EU carbon prices fell slightly on Tuesday, the first session after the four-day Easter holiday, with analysts predicting a stable week ahead of Friday’s release of 2015 emissions data.

Front-year EU Allowance futures on ICE settled down 7 cents at €4.79, near the mid-point of the day’s tight trading range of €4.75-4.84.

Turnover was very modest at just over 6 million units, a total dwarfed by volume of 14.8 million on the normally less-liquid Dec-17 contract, all but 566,000 of which were block trades.

Prices remained within reach of the year-to-date low of €4.62 hit in February, but held above last week’s low of €4.70 despite a mixed auction result.

Prices nudged a few cents higher after the EU’s spot auction cleared at €4.75 at 0900 GMT, a cent above market, though bid coverage of 1.99 was below the year’s average of 2.21.

The energy complex gave little direction, with German clean dark spreads increasing slightly on weaker carbon while power and coal prices were little changed.

Analysts predicted a neutral week for EUAs and gave Friday’s emission data release only a marginal chance of having a price impact.

“We do not expect this event to deliver a price driving signal unless the actual number differs by more than 2 percentage points from the market’s expectation,” said Thomson Reuters Point Carbon analysts in a note to clients, adding that other market signals were seen providing little direction.

A Carbon Pulse poll published earlier this month showed the average call from six analysts was for 2015 ETS emissions to rise by just 0.2% year-on-year.

“The market consensus expects a -1% to +1% change from 2014’s emissions. Anything out of this range might trigger additional trades,” said Bernadett Papp of brokers Vertis in a blog post.

She pegged the market’s nearest support level at last week’s low, followed by the year’s bottom of €4.62. To the upside, she said nearest resistance was at the 20- and 30-day moving averages at €4.94 and €4.97 respectively.

Redshaw Advisors had a slightly bearish outlook, reflecting on carbon’s lack of recent gains despite relatively low supply from government auctions.

“The market’s inability to rise in a succession of low supply weeks at a time when there is demand from compliance year-enders continue to give us a neutral-to-bearish view,” they said in a note to clients.

Governments will sell 13.87 million spot EUAs over this four-day trading week, slightly up on last week’s 13.76 million.
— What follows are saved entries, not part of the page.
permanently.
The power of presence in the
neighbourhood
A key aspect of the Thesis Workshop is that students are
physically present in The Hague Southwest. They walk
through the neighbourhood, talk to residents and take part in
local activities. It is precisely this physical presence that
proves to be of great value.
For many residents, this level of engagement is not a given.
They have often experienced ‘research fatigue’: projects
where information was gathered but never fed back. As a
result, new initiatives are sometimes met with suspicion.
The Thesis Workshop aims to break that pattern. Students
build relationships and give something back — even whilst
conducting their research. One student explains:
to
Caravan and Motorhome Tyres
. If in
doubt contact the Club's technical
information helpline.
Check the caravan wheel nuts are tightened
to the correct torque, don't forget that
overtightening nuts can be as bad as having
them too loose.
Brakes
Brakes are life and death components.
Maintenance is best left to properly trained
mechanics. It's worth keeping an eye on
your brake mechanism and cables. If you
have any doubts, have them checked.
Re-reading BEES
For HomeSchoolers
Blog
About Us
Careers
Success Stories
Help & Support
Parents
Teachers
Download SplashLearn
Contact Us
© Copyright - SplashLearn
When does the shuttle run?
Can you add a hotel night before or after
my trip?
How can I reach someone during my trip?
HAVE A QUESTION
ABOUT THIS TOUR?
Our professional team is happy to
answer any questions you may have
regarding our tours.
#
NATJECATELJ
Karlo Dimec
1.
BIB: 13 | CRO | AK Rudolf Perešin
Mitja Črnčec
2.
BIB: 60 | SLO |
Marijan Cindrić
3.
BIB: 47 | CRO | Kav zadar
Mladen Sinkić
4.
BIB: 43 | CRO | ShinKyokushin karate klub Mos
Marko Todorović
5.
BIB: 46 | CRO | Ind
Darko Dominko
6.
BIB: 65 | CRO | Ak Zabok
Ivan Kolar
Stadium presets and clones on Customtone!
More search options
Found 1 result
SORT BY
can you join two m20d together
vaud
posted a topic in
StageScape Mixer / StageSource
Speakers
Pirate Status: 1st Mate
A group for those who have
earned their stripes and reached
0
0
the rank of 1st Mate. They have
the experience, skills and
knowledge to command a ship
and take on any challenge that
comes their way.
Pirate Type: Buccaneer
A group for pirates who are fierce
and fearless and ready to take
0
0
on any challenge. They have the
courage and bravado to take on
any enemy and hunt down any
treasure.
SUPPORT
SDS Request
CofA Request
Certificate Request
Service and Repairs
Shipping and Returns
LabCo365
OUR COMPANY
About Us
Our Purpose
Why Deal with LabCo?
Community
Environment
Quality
Next week, auction supply hits 17.25 million over five sessions.

Front-year EUA prices ended below the technical ‘pennant’ formation, which has been taking up some market attention in recent days, but without any sharp break-outs that can often accompany an exit from this pattern.

“It’s ‘as you were’ with the chart telling us nothing’s really going on unless we can either get below €4.62 or above €5.49. Yawn!” said Clive Lambert of technical analysts FuturesTechs.


After market close on Thursday, the Commission will update the status of 2016 allocation of free allowances.

This could have a bearing on prices as cash-strapped firms could opt to sell some of their quotas upon receiving them, although the previous update showed only Italy, Finland and Spain had yet to start the process.

On Friday at 1000 GMT, the Commission will open up installation-level 2015 verified emissions data on the European Union Transaction Log (EUTL) website.  The raw, preliminary data will also be published simultaneously in an Excel spreadsheet on the Union Registry page of the Commission’s website.

The data is published irrespective of irrespective of the amount of data submitted by scheme participants, but in recent years compliance has been high and the final data has only required minor adjustments to initial projections.